The caching policy used for the data objects stored by the distributor node is called LRU-SP.

This caching policy was designed specifically for the web and it takes into account the following 3 properties of a data object:

• object size (s)
• object popularity (number of times it was requested while being cached) (p)
• time elapsed since the object was last requested (t)

The cost function of a cache item is described by the formula: t * s / p. Objects with highest cost are the first to be evicted in case limits.storage limit is reached.

LRU groups

For efficiency, the cache is divided into LRU (Least recently used) sets (groups) such that all objects in a given group share the same integer value of log2(s / p). In the current distributor node implementation, the unit used for s (object size) is KB (kilobytes). This means that if we have 24 LRU groups and assume p = 1 (popularity = 1) for all objects, first LRU group will contain objects of size 1 - 2 KB, second one 2 - 4 KB etc. up until 24-th group with objects of size 8 - 16 GB (or 2^23 KB - 2^24 KB).

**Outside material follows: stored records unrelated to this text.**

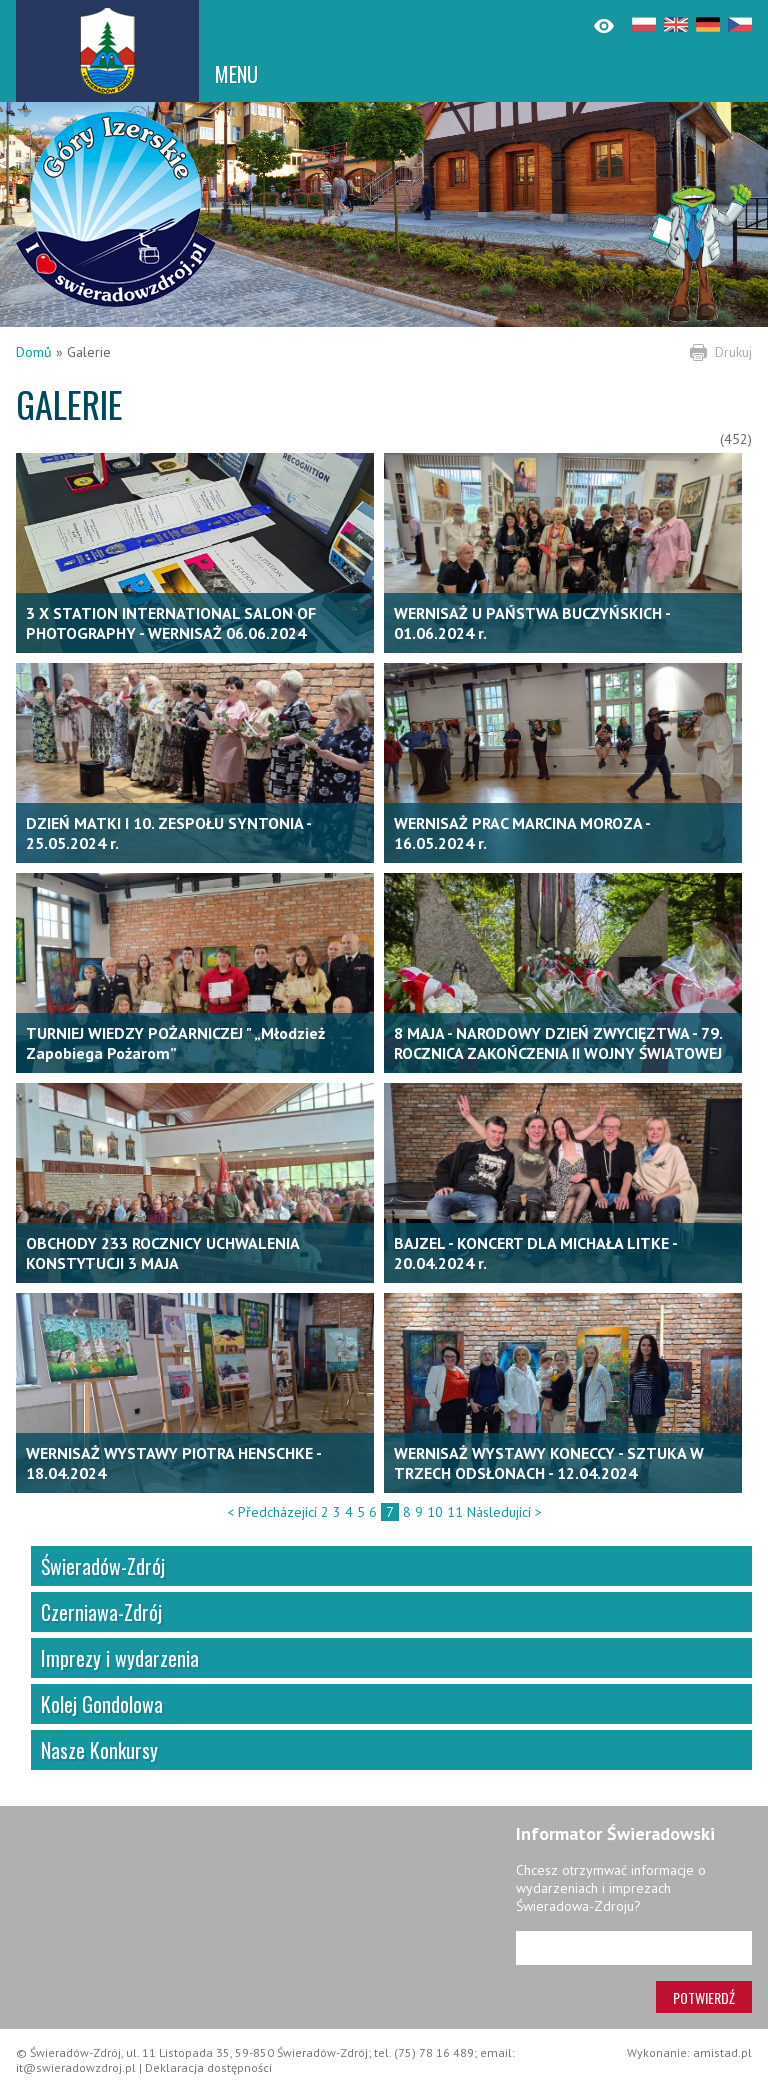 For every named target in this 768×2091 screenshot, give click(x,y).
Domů (34, 352)
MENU (236, 74)
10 (435, 1512)
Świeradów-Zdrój (103, 1566)
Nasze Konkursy (99, 1750)
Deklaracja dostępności (208, 2067)
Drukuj (733, 352)
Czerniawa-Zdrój (101, 1612)
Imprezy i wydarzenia (120, 1658)
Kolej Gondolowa (102, 1704)
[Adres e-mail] (634, 1948)
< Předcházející (272, 1512)
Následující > (504, 1512)
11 (455, 1512) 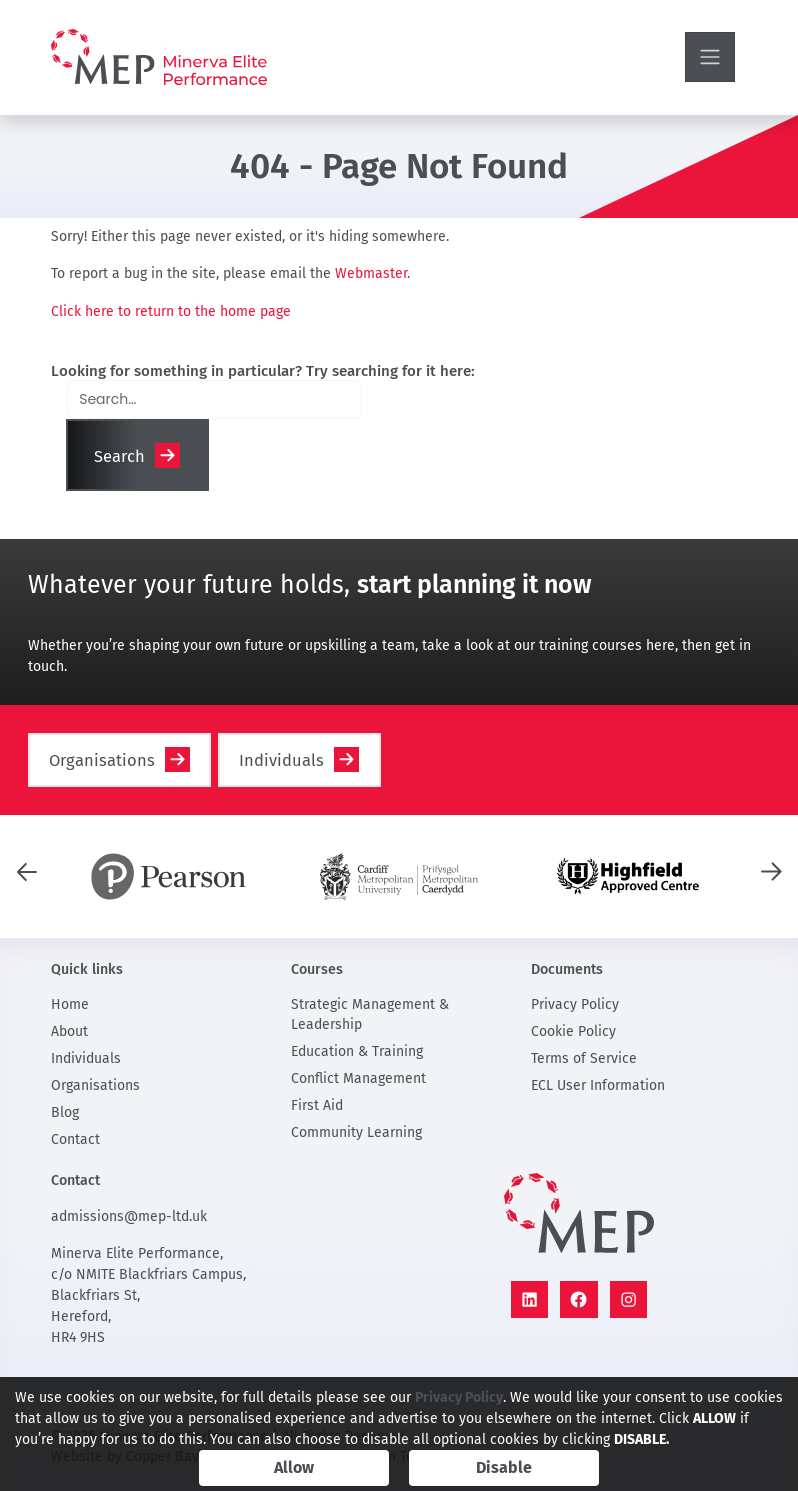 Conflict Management (358, 1078)
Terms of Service (584, 1058)
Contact (75, 1139)
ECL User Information (598, 1085)
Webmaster (371, 273)
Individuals (281, 760)
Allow (294, 1467)
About (69, 1031)
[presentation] (27, 870)
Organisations (102, 760)
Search (119, 456)
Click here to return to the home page (171, 311)
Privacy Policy (575, 1004)
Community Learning (356, 1132)
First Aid (317, 1105)
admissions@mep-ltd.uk (129, 1216)
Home (70, 1004)
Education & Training (357, 1051)
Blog (65, 1112)
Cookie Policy (573, 1031)
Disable (504, 1467)
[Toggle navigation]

When the object is being requested, we're incrementing its p and checking the current value of log2(s / p). Then we're calling SetA.delete(object) + SetB.add(object) (either moving the item to a different LRU set based on current log2(s / p), in which case SetA !== SetB, or just moving the item to the "top" of the current set, in which case SetA === SetB). All of those operations are very quick and don't require any costly iterations.

In order to find the best eviction candidate, we're taking the "bottom" item from each LRU set and then choose an element with lowest t * s / p (which is also a low-cost operation, considering we need only ~24 LRU groups)

Cache cleanup

No-longer-distributed data objects are dropped from the cache periodically every intervals.cacheCleanup seconds. During this time the distributor node will fetch all its current on-chain obligations using the query node and drop any objects that are part of the cache but not part of the obligations from both the cache state and filesystem.

Logging

The distributor node supports detailed logging with winston library. NPM log levels are used to specify the log priority.

The logs can be directed to some of the 3 available outputs, depending on the logs configuration settings:

• console (logs.console)
• log file(s) (logs.file)
• an elasticsearch endpoint (logs.elastic)

Query node integration

Because the distributor node is making requests to a query node:

• on cache miss
• periodically, for cache cleanup purposes

In order to achieve the best perfomance it is recommended to either run the query-node processor and graphql server on the same machine the distributor node will be running on, or use a query node endpoint that can be accessed with a minimal latency.

Taking the docker-compose.yml example, the services that could be run on the same machine may include:

• db
• processor
• graphql-server
• distributor-node

The INDEXER_ENDPOINT_URL can be point to a completely external indexer endpoint, as the latency between processor and indexer is less of an issue in this case.